Presentation Abstracts

The Chimera of Validity
(Eva L. Baker)

This presentation will treat the long valued topic of validity, with a brief review of its history, through recent guidelines to redefine and assist its use in educational assessment and testing. As a context, the 1999 Standards for Testing and Assessment will be used. Three examples will be given of ways in which validity claims have not been technically supported, and potential causes will be considered. Given the potential changes in assessment design and delivery, such as technological options, the development of badges and other qualifications to recognize deep and extended student work, the future of validity issues can be sketched.
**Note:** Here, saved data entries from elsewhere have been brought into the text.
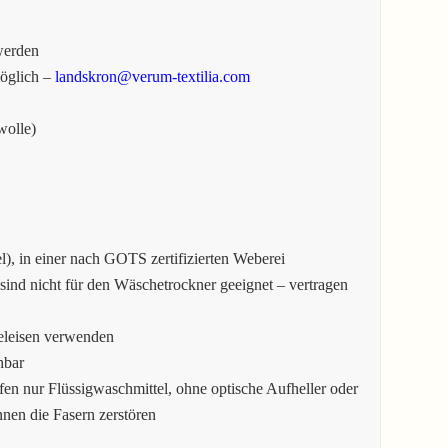
werden
möglich –
landskron@verum-textilia.com
wolle)
), in einer nach GOTS zertifizierten Weberei
sind nicht für den Wäschetrockner geeignet – vertragen
eleisen verwenden
hbar
en nur Flüssigwaschmittel, ohne optische Aufheller oder
en die Fasern zerstören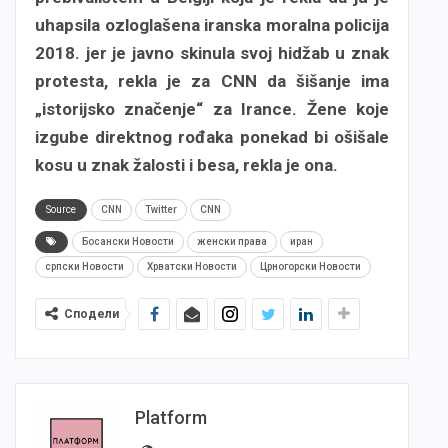
uhapsila ozloglašena iranska moralna policija
2018. jer je javno skinula svoj hidžab u znak
protesta, rekla je za CNN da šišanje ima
„istorijsko značenje“ za Irance. Žene koje
izgube direktnog rođaka ponekad bi ošišale
kosu u znak žalosti i besa, rekla je ona.
Source
CNN
Twitter
CNN
Босански Новости
женски права
иран
српски Новости
Хрватски Новости
Црногорски Новости
Сподели
Platform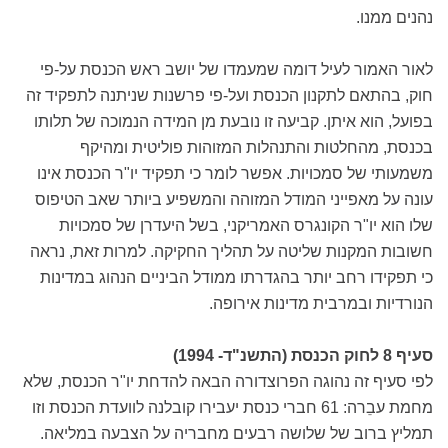
נהנים ממנו.
לאור האמור לעיל דומה שמעמדו של יושב ראש הכנסת על-פי
חוק, בהתאם לתקנון הכנסת ועל-פי פרשנות שניתנה לתפקיד זה
בפועל, הוא איתן. קביעה זו נובעת מן המידה הנמוכה של תלותו
בכנסת, מהחלטות והתנהלות המזוהות פוליטית ומהיקף
משמעותי של סמכויות. אפשר לומר כי תפקיד יו"ר הכנסת אינו
עונה על מאפייני המודל המזוהה והמשפיע ביותר שאב הטיפוס
שלו הוא יו"ר הקונגרס האמריקני, בשל היעדרן של סמכויות
חשובות המקנות שליטה על תהליך החקיקה. למרות זאת, נראה
כי תפקידו רחב יותר בהגדרתו ממודל הביניים הנהוג במדינות
הנורדיות ובמרבית מדינות אירופה.
סעיף 8 לחוק הכנסת (התשנ"ד- 1994)
לפי סעיף זה נהוגה הפרוצדורה הבאה להדחת יו"ר הכנסת, שלא
מחמת עבֵרה: 61 חברי כנסת יעבירו קובלנה לוועדת הכנסת וזו
תמליץ ברוב של שלושה רבעים מחבריה על הצבעה במליאה.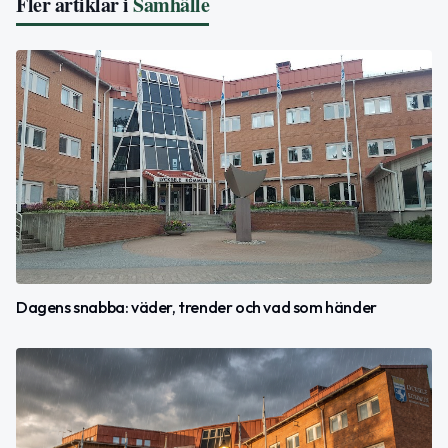
Fler artiklar i
Samhälle
Dagens snabba: väder, trender och vad som händer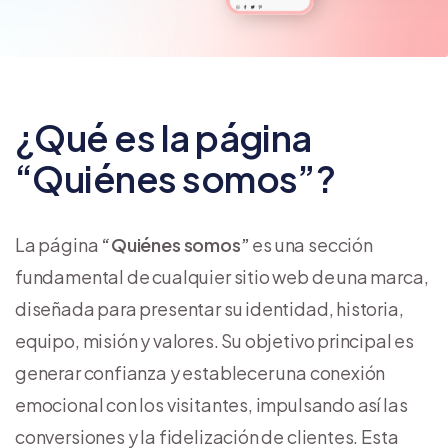
¿Qué es la página
“Quiénes somos”?
La página
“Quiénes somos”
es una sección
fundamental de cualquier sitio web de una marca,
diseñada para presentar su identidad, historia,
equipo, misión y valores. Su objetivo principal es
generar confianza y establecer una conexión
emocional con los visitantes, impulsando así las
conversiones y la fidelización de clientes. Esta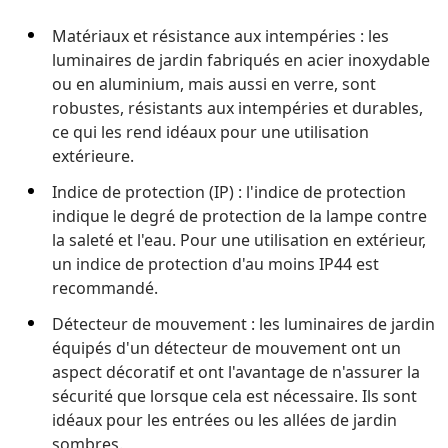
Matériaux et résistance aux intempéries : les
luminaires de jardin fabriqués en acier inoxydable
ou en aluminium, mais aussi en verre, sont
robustes, résistants aux intempéries et durables,
ce qui les rend idéaux pour une utilisation
extérieure.
Indice de protection (IP) : l'indice de protection
indique le degré de protection de la lampe contre
la saleté et l'eau. Pour une utilisation en extérieur,
un indice de protection d'au moins IP44 est
recommandé.
Détecteur de mouvement : les luminaires de jardin
équipés d'un détecteur de mouvement ont un
aspect décoratif et ont l'avantage de n'assurer la
sécurité que lorsque cela est nécessaire. Ils sont
idéaux pour les entrées ou les allées de jardin
sombres.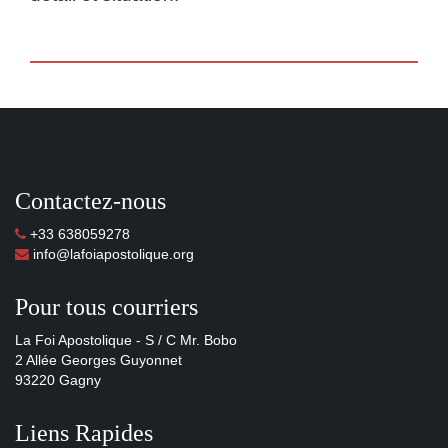
Contactez-nous
+33 638059278
info@lafoiapostolique.org
Pour tous courriers
La Foi Apostolique - S / C Mr. Bobo
2 Allée Georges Guyonnet
93220 Gagny
Liens Rapides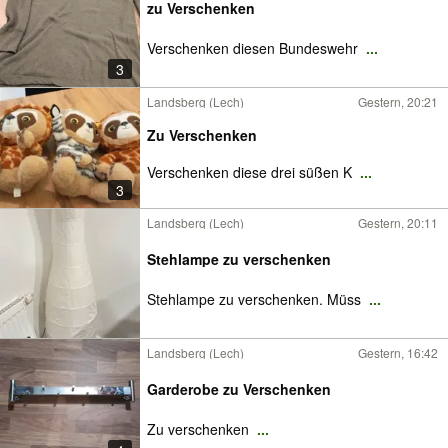
zu Verschenken
Verschenken diesen Bundeswehr
...
3
Landsberg (Lech)
Gestern, 20:21
Zu Verschenken
Verschenken diese drei süßen K
...
3
Landsberg (Lech)
Gestern, 20:11
Stehlampe zu verschenken
Stehlampe zu verschenken. Müss
...
Landsberg (Lech)
Gestern, 16:42
Garderobe zu Verschenken
Zu verschenken
...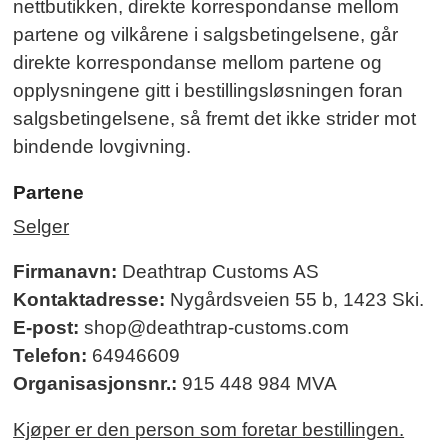
nettbutikken, direkte korrespondanse mellom
partene og vilkårene i salgsbetingelsene, går
direkte korrespondanse mellom partene og
opplysningene gitt i bestillingsløsningen foran
salgsbetingelsene, så fremt det ikke strider mot
bindende lovgivning.
Partene
Selger
Firmanavn:
Deathtrap Customs AS
Kontaktadresse:
Nygårdsveien 55 b, 1423 Ski.
E-post:
shop@deathtrap-customs.com
Telefon:
64946609
Organisasjonsnr.:
915 448 984 MVA
Kjøper er den person som foretar bestillingen.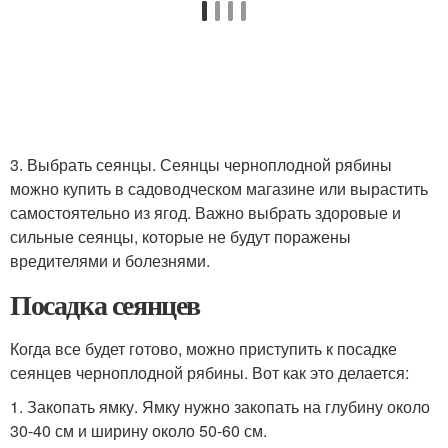
3. Выбрать сеянцы. Сеянцы черноплодной рябины
можно купить в садоводческом магазине или вырастить
самостоятельно из ягод. Важно выбрать здоровые и
сильные сеянцы, которые не будут поражены
вредителями и болезнями.
Посадка сеянцев
Когда все будет готово, можно приступить к посадке
сеянцев черноплодной рябины. Вот как это делается:
1. Закопать ямку. Ямку нужно закопать на глубину около
30-40 см и ширину около 50-60 см.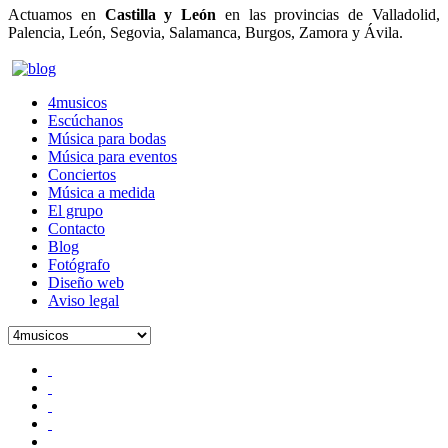
Actuamos en
Castilla y León
en las provincias de Valladolid,
Palencia, León, Segovia, Salamanca, Burgos, Zamora y Ávila.
4musicos.es
4musicos
Escúchanos
Música para bodas
Música para eventos
Conciertos
Música a medida
El grupo
Contacto
Blog
Fotógrafo
Diseño web
Aviso legal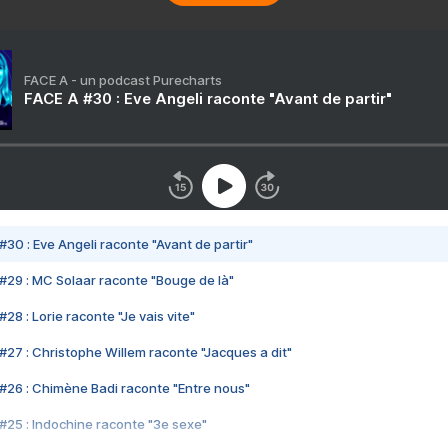
FACE A - un podcast Purecharts
FACE A #30 : Eve Angeli raconte "Avant de partir"
#30 : Eve Angeli raconte "Avant de partir"
#29 : MC Solaar raconte "Bouge de là"
28 : Lorie raconte "Je vais vite"
#27 : Christophe Willem raconte "Jacques a dit"
#26 : Chimène Badi raconte "Entre nous"
#25 : Indochine raconte "3e sexe"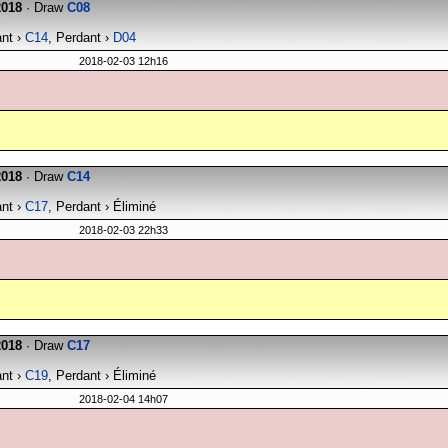
2018
· Draw
C08
ant ›
C14
, Perdant ›
D04
2018-02-03 12h16
2018
· Draw
C14
ant ›
C17
, Perdant › Éliminé
2018-02-03 22h33
2018
· Draw
C17
ant ›
C19
, Perdant › Éliminé
2018-02-04 14h07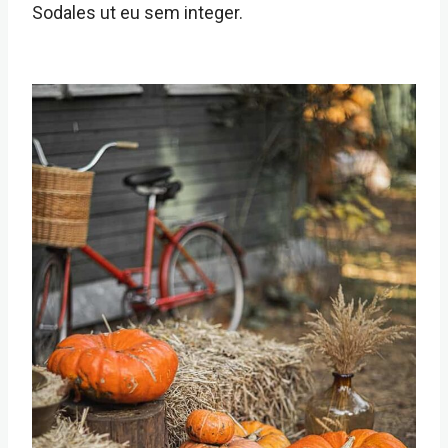
Sodales ut eu sem integer.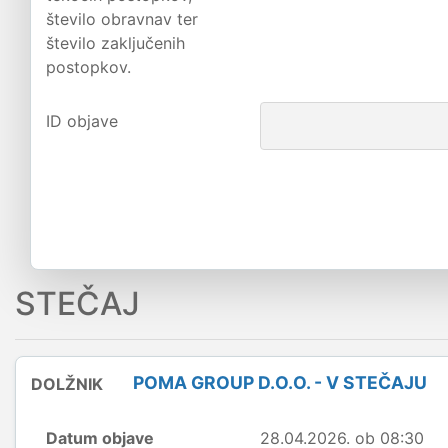
število obravnav ter
število zaključenih
postopkov.
ID objave
STEČAJ
POMA GROUP D.O.O. - V STEČAJU
DOLŽNIK
Datum objave
28.04.2026. ob 08:30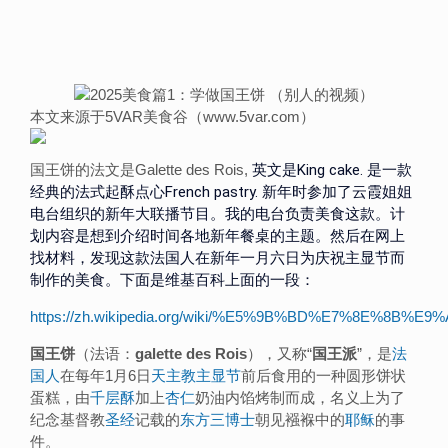
本文来源于5VAR美食谷（www.5var.com）
国王饼的法文是Galette des Rois,
英文是King cake. 是一款
经典的法式起酥点心French pastry. 新年时参加了云霞姐姐
电台组织的新年大联播节目。我的电台负责美食这款。计
划内容是想到介绍时间各地新年餐桌的主题。然后在网上
找材料，发现这款法国人在新年一月六日为庆祝主显节而
制作的美食。下面是维基百科上面的一段：
https://zh.wikipedia.org/wiki/%E5%9B%BD%E7%8E%8B%E9
国王饼
（法语：
galette des Rois
），又称“
国王派
”，是
法
国人
在每年1月6日
天主教
主显节
前后食用的一种圆形饼状
蛋糕，由
千层酥
加上
杏仁
奶油内馅烤制而成，名义上为了
纪念基督教
圣经
记载的
东方三博士
朝见襁褓中的
耶稣
的事
件。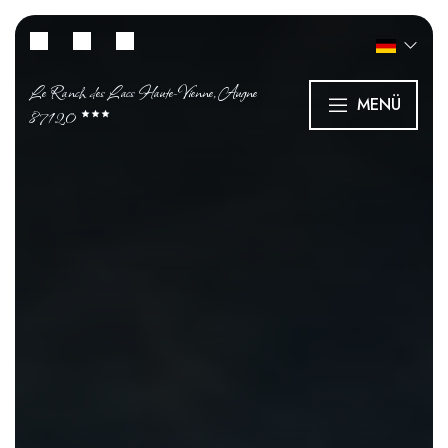
Le Ranch des Lacs Haute-Vienne, Augne
MENÜ
87120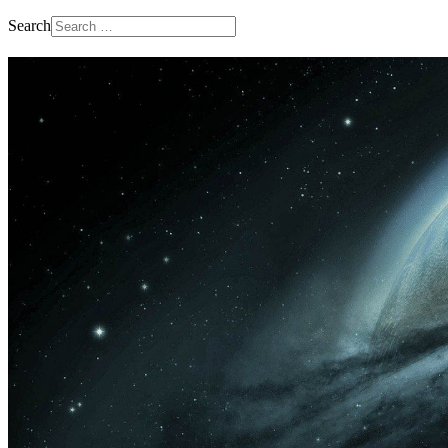
Search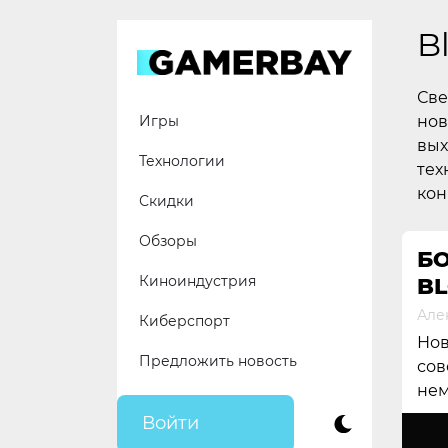
Skip
to
B
content
Све
нов
Игры
вых
Технологии
тех
кон
Скидки
Обзоры
БО
Киноиндустрия
B
Але
Киберспорт
Нов
Предложить новость
сов
нем
Войти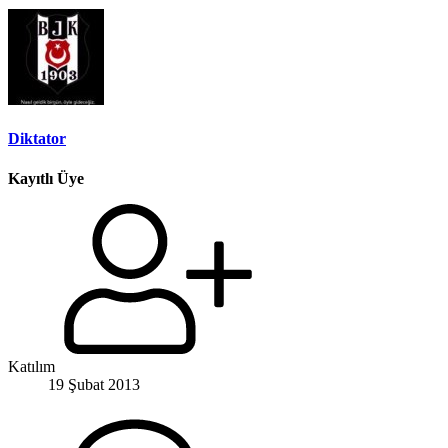
Diktator
Kayıtlı Üye
Katılım
19 Şubat 2013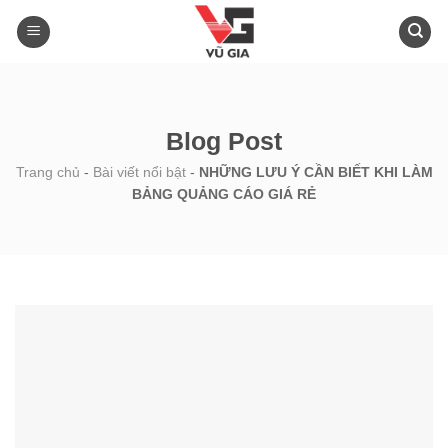
Skip
to
content
Blog Post
Trang chủ
-
Bài viết nổi bật
-
NHỮNG LƯU Ý CẦN BIẾT KHI LÀM
BẢNG QUẢNG CÁO GIÁ RẺ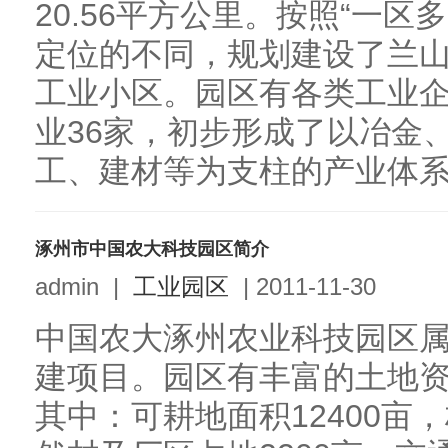
20.56平方公里。按照“一
定位的不同，规划建设了兰山
工业小区。园区有各类工业企
业36家，初步形成了以冶金
工、建材等为支柱的产业体系。
涿州市中国农大科技园区简介
admin
|
工业园区
|
2011-11-30
中国农大涿州农业科技园区
建项目。园区有丰富的土地资源
其中：可耕地面积12400亩，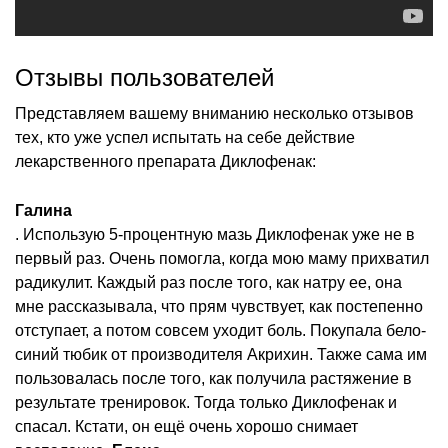
Отзывы пользователей
Представляем вашему вниманию несколько отзывов
тех, кто уже успел испытать на себе действие
лекарственного препарата Диклофенак:
Галина
. Использую 5-процентную мазь Диклофенак уже не в
первый раз. Очень помогла, когда мою маму прихватил
радикулит. Каждый раз после того, как натру ее, она
мне рассказывала, что прям чувствует, как постепенно
отступает, а потом совсем уходит боль. Покупала бело-
синий тюбик от производителя Акрихин. Также сама им
пользовалась после того, как получила растяжение в
результате тренировок. Тогда только Диклофенак и
спасал. Кстати, он ещё очень хорошо снимает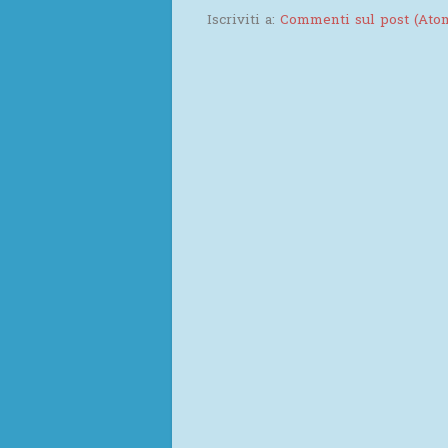
Iscriviti a:
Commenti sul post (Ato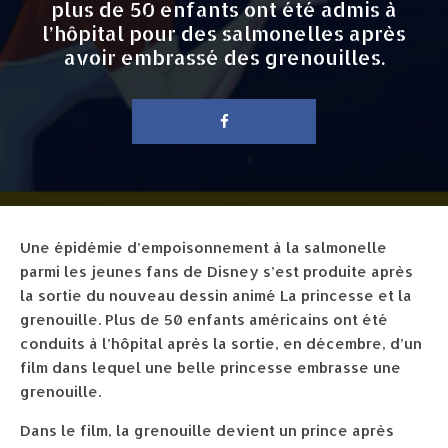
plus de 50 enfants ont été admis à
l’hôpital pour des salmonelles après
avoir embrassé des grenouilles.
Une épidémie d’empoisonnement à la salmonelle
parmi les jeunes fans de Disney s’est produite après
la sortie du nouveau dessin animé La princesse et la
grenouille. Plus de 50 enfants américains ont été
conduits à l’hôpital après la sortie, en décembre, d’un
film dans lequel une belle princesse embrasse une
grenouille.
Dans le film, la grenouille devient un prince après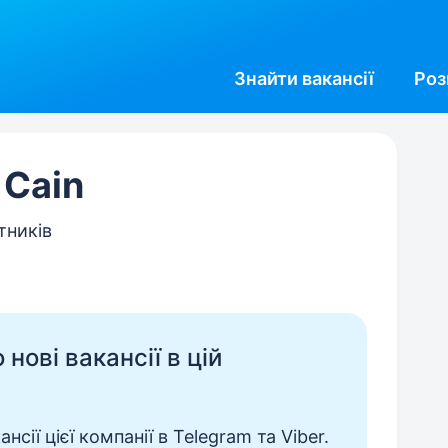
Знайти
вакансії
Роз
 Cain
тників
нові вакансії в цій
сії цієї компанії в Telegram та Viber.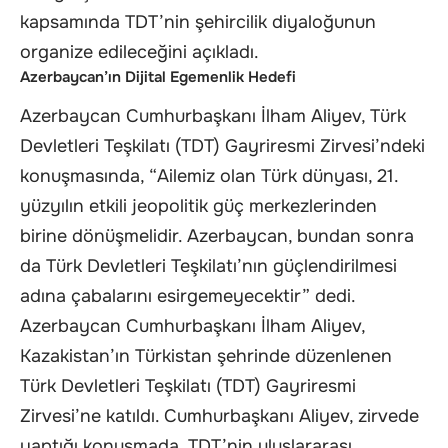
kapsamında TDT’nin şehircilik diyaloğunun
organize edileceğini açıkladı.
Azerbaycan’ın Dijital Egemenlik Hedefi
Azerbaycan Cumhurbaşkanı İlham Aliyev, Türk
Devletleri Teşkilatı (TDT) Gayriresmi Zirvesi’ndeki
konuşmasında, “Ailemiz olan Türk dünyası, 21.
yüzyılın etkili jeopolitik güç merkezlerinden
birine dönüşmelidir. Azerbaycan, bundan sonra
da Türk Devletleri Teşkilatı’nın güçlendirilmesi
adına çabalarını esirgemeyecektir” dedi.
Azerbaycan Cumhurbaşkanı İlham Aliyev,
Kazakistan’ın Türkistan şehrinde düzenlenen
Türk Devletleri Teşkilatı (TDT) Gayriresmi
Zirvesi’ne katıldı. Cumhurbaşkanı Aliyev, zirvede
yaptığı konuşmada, TDT’nin uluslararası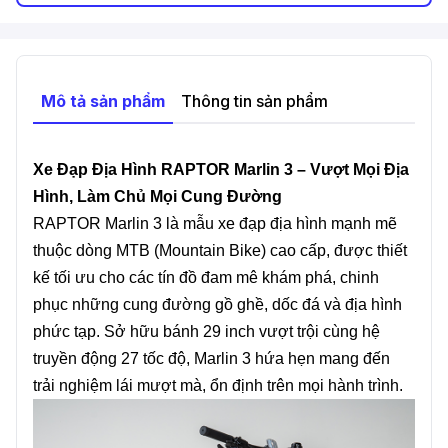
Mô tả sản phẩm
Thông tin sản phẩm
Xe Đạp Địa Hình RAPTOR Marlin 3 – Vượt Mọi Địa
Hình, Làm Chủ Mọi Cung Đường
RAPTOR Marlin 3 là mẫu xe đạp địa hình mạnh mẽ
thuộc dòng MTB (Mountain Bike) cao cấp, được thiết
kế tối ưu cho các tín đồ đam mê khám phá, chinh
phục những cung đường gồ ghề, dốc đá và địa hình
phức tạp. Sở hữu bánh 29 inch vượt trội cùng hệ
truyền động 27 tốc độ, Marlin 3 hứa hẹn mang đến
trải nghiệm lái mượt mà, ổn định trên mọi hành trình.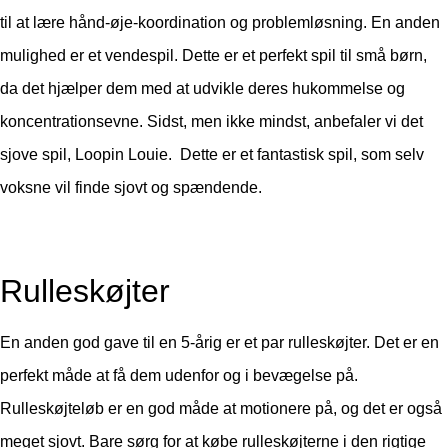
til at lære hånd-øje-koordination og problemløsning. En anden
mulighed er et vendespil. Dette er et perfekt spil til små børn,
da det hjælper dem med at udvikle deres hukommelse og
koncentrationsevne. Sidst, men ikke mindst, anbefaler vi det
sjove spil, Loopin Louie. Dette er et fantastisk spil, som selv
voksne vil finde sjovt og spændende.
Rulleskøjter
En anden god gave til en 5-årig er et par rulleskøjter. Det er en
perfekt måde at få dem udenfor og i bevægelse på.
Rulleskøjteløb er en god måde at motionere på, og det er også
meget sjovt. Bare sørg for at købe rulleskøjterne i den rigtige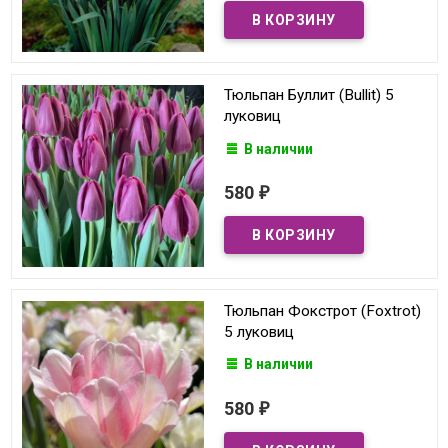
Тюльпан Буллит (Bullit) 5
луковиц
В наличии
580
₽
Тюльпан Фокстрот (Foxtrot)
5 луковиц
В наличии
580
₽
Validity Issues in International Large-Scale Assessments: Truth and Consequences
(Michael Feuer)

This paper has three goals: to consider the policy context of international comparisons of educational achievement in the United States and elsewhere; to explore possible lessons for educational comparisons from cross-national studies in economics and demography; and to propose an expanded framework for validity definition in cross-national assessments, borrowing from Messick's formulation of "consequential validity."

Validity, Fairness, and Testing
(Michael Kane)

Validation requires two kinds of arguments, an interpretive argument and a validity argument. The interpretive argument specifies the proposed interpretation and use of test scores in terms of a sequence of inferences and assumptions leading from observed test performances to claims about attributes of the test taker, and typically, to decisions about the test taker. The validity argument validates the proposed interpretation and use by evaluating the plausibility of the inferences and assumptions in the interpretive argument. That is, in validating a proposed interpretation or use, we first lay out the claims being made, and then we evaluate these claims. An evaluation of a test use necessarily requires an evaluation of the consequences of the use. If the consequences are, on the whole, positive, the use is justified. If the consequences are judged to be more negative than positive, the use is unjustified. Evaluating the consequences of a decision rule tends to be difficult and potentially contentious, but if we want to evaluate test uses, it is necessary. Fairness plays a major role in the evaluation of both the interpretations and uses of test scores. In the context of interpretations, fairness can be defined in terms of the consistency of score meanings and implications (e.g., predictions of various criteria) across groups. For test uses, fairness can be defined in terms of the appropriateness of the decisions based on test scores, and therefore depends mainly on the consequences of these decisions.

Models of Teacher Evaluation and School Accountability Around the World: A Dutch perspective
(Adrie Visscher)

A description will be given of how the Dutch schools inspectorate holds schools (and teachers) accountable for their performance, and how Dutch schools are performing. Next, the potential of various ways of using evaluation data for performance improvement will be discussed. It is stated that benefitting most from evaluation data requires a school organization in which teaching is deprivatized, which operates in a goal-oriented way, in which performance feedback is used for improvement, and in which teachers are supported in improving the knowledge and skills that matter for student achievement. An important prerequisite for such a mode of operation is a fruitful balance between (external) evaluation and improvement.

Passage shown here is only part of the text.